Thursday, September 3, 2009

This post is a pointless whine. Don't bother reading unless you've found it by Googling "Time Warner Cable" AND sucks OR "Your call is like a gnat's buzz to us."

On Tuesday I got my cable bill and was surprised to see it was past due. Not because I'm prompt about paying my bills, but because it's on auto-pay. Months ago I gave them a credit card number, and they've been charging it ever since. Until this month, apparently.

I called customer service -- in the future when I mention calling Time Warner Cable (NYSE: TWC), just assume it took twenty minutes and eighteen repetitions of Pachelbel's Canon before I got connected to a person -- and they told me they tried to charge my card on August 17, but it was rejected as expired. My fault! I asked the man how, if the payment was due on August 17, I could be thirty days past due on August 27, but he launched into some explanation that included August 7 and September 7 and December 7, a day that will live in infamy. Couldn't make heads or tails of it, so I thanked the guy and went online to fix my credit card.

Which, I discovered, expires in November, 2011.

I called Chase, and they assured me the card was fine. And nobody'd tried to charge anything.

Over the next two hours I spoke to nearly everyone at Time Warner and heard Pachelbel's Canon 1,274 times. Leticia, Paulina, and the supervisor Shahida might as well have been speaking Klingon for all the sense they made, but a few points were crystal clear: The Chase credit card people were liars, my bill was thirty days past due, and I had to do three things immediately to fix it:

1. Make a one-time payment to catch up and avoid a late charge.
2. Cancel the automatic payment on the expired card.
3. Sign up for automatic payment on a working card.

Now, one of my bad qualities is that I want things to make sense before I blindly follow along. I asked Shahida to connect me with her supervisor. She said he was busy, but he'd call back before seven. I should stay off the phone and wait for his call.

This was at noon.

Seven came and went, and yesterday morning when I called Time Warner they said Shahida's supervisor had tried to call at 7:16 but my line was busy.

Because, you know, at seven I started making all the phone calls I'd put off during the day.

Jennifer said all the supervisors were busy, but she'd have one call me back. Is there a time period when I can expect this call? I asked.

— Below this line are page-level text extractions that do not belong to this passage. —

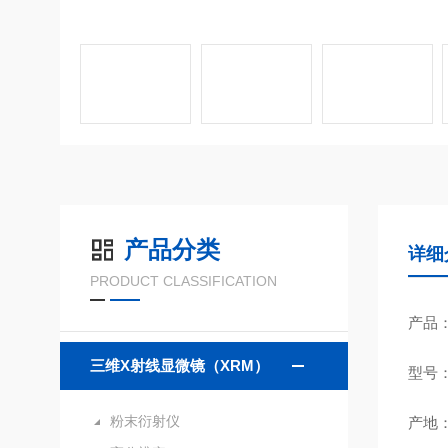
产品分类
详细
PRODUCT CLASSIFICATION
产品
三维X射线显微镜（XRM）
型号：
粉末衍射仪
产地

"We don't give callbacks after seven," she said.

With, you know, a straight face.

"But yesterday I got a callback after seven," I replied.

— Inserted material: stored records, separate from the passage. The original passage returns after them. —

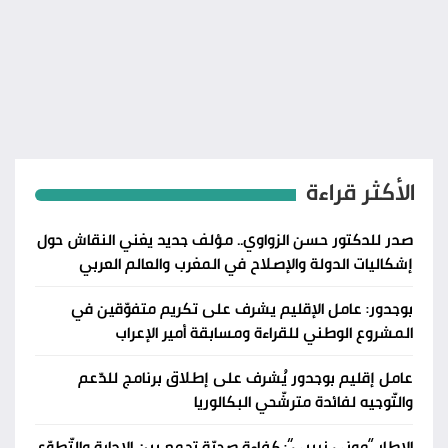
الأكثر قراءة
صدر للدكتور حسن الزواوي.. مؤلف جديد يغني النقاش حول
إشكاليات الدولة والإصلاح في المغرب والعالم العربي
بوجدور: عامل الإقليم يشرف على تكريم متفوّقين في
المشروع الوطني للقراءة ومسابقة أمير الإعراب
عامل إقليم بوجدور يُشرف على إطلاق برنامج للدّعم
والتّوجيه لفائدة مترشّحي البكالوريا
الإطار “مونى زريبي”: كفاءة صحيّة تجمع بين الإدارة والتّطوّع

"A few minutes after," she snapped, like I was the Chronology Police.

Anyway, I said fine, because I don't have to think people are intelligent to agree with them. And, believe it or not, a supervisor called me back ten minutes later. He was smart and sensible and gave me a believable explanation. I won't use his name so Time Warner can't fire him for violating company policy.

Just about everything I'd been told the previous day had been a lie. See, Time Warner Cable outsourced its automatic billing to the CyberSource Corporation (NASDAQ:CYBS). Unfortunately, CyberSource had a small flaw in their software: they frequently charged expired credit cards. They wrote a fix and installed the upgrade, but it too had a tiny flaw.

It kicked out most of the valid credit cards.

Oops!

Mr. X also explained the past-due story. My billing cycle starts on the 7th of every month, and on that date the payment is due. Automatic payments are taken out on the 17th. How could I be thirty days past due on August 27? Because that wasn't an August 27 bill that was dated August 27 that I received on August 30. That was a bill for the September 7 cycle. And on September 7, I'd be thirty days past due.

Voila!

I felt like a 21st century Hercule Poirot, finally discovering the truth. Time Warner never tried to charge my credit card. When they automatically charge cards, they're allegedly ten days overdue, and their "30 days past due" notice is sent out two weeks in advance.

Yet they accuse credit card companies of incompetence.

But if I just go in and cancel the existing recurring billing, Mr. X said, and then restart it --

No, thanks. Had enough. Automatic payments are supposed to make life easier, not force me to spend two hours on the phone with bad classical music and idiots. I'll mail the checks in, thanks.

Because compared to the folks at the post office, these guys are totally incompetent.

1 comment:

Anonymous said...

I must say that after years of perfectly execrable "service," the Time Warner Cable folks in the LA area have suddenly become nice as pie, and often answer the phone within five minutes! Of course this may have something to do with the fact that Verizon's FIOS has finally arrived, and people in droves are dumping shitty TWC the instant they can (as will I, approximately 1/2 second after this building is wired for FIOS next month). So, be of good cheer, relief may be on the way!